━━━━━ EXERCISE DATA ━━━━━
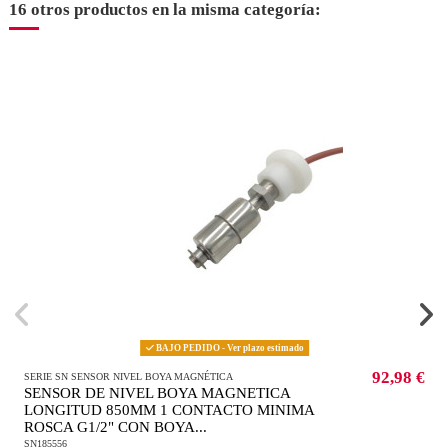
16 otros productos en la misma categoría:
BAJO PEDIDO - Ver plazo estimado
92,98 €
SERIE SN SENSOR NIVEL BOYA MAGNÉTICA
SENSOR DE NIVEL BOYA MAGNETICA
LONGITUD 850MM 1 CONTACTO MINIMA
ROSCA G1/2" CON BOYA...
SN185556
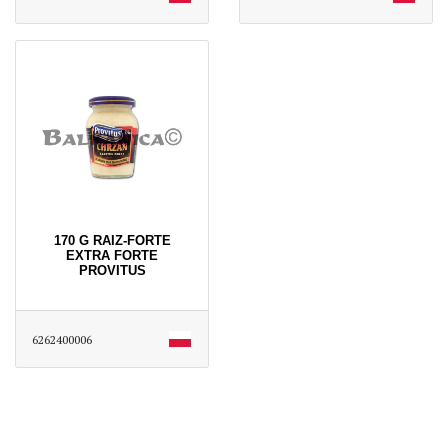
170 G RAIZ-FORTE
EXTRA FORTE
PROVITUS
6262400006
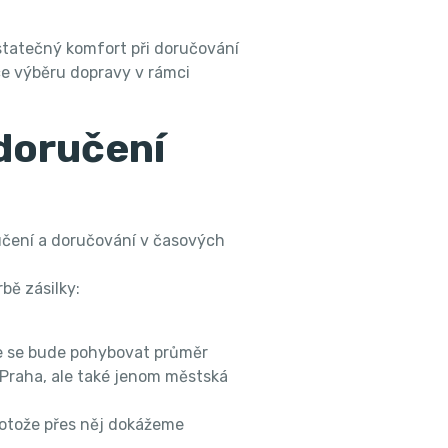
statečný komfort při doručování
ce výběru dopravy v rámci
doručení
oručení a doručování v časových
bě zásilky:
de se bude pohybovat průměr
 Praha, ale také jenom městská
protože přes něj dokážeme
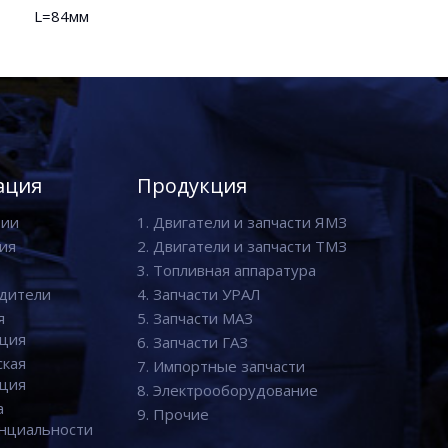
L=84мм
ация
Продукция
нии
1. Двигатели и запчасти ЯМЗ
ия
2. Двигатели и запчасти ТМЗ
3. Топливная аппаратура
дители
4. Запчасти УРАЛ
я
5. Запчасти МАЗ
ция
6. Запчасти ГАЗ
ская
7. Импортные запчасти
ция
8. Электрооборудование
а
9. Прочие
нциальности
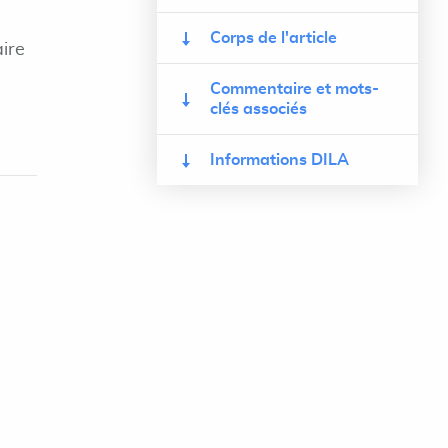
Corps de l'article
aire
Commentaire et mots-
clés associés
Informations DILA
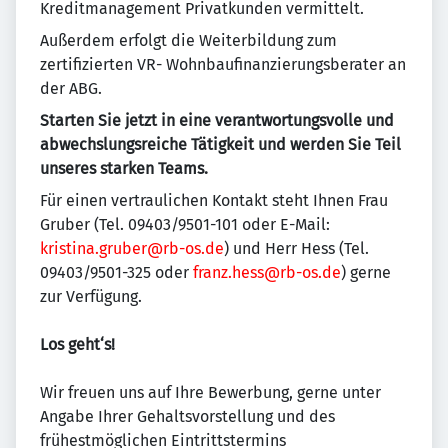
Kreditmanagement Privatkunden vermittelt.
Außerdem erfolgt die Weiterbildung zum
zertifizierten VR- Wohnbaufinanzierungsberater an
der ABG.
Starten Sie jetzt in eine verantwortungsvolle und
abwechslungsreiche Tätigkeit und werden Sie Teil
unseres starken Teams.
Für einen vertraulichen Kontakt steht Ihnen Frau
Gruber (Tel. 09403/9501-101 oder E-Mail:
kristina.gruber@rb-os.de
) und Herr Hess (Tel.
09403/9501-325 oder
franz.hess@rb-os.de
) gerne
zur Verfügung.
Los geht‘s!
Wir freuen uns auf Ihre Bewerbung, gerne unter
Angabe Ihrer Gehaltsvorstellung und des
frühestmöglichen Eintrittstermins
━━━━━
DIRECTIONS FOR THIS TASK – From the data above, give the number of lines that hold "SENSOR", without anything else.

EXERCISE ANSWER – 2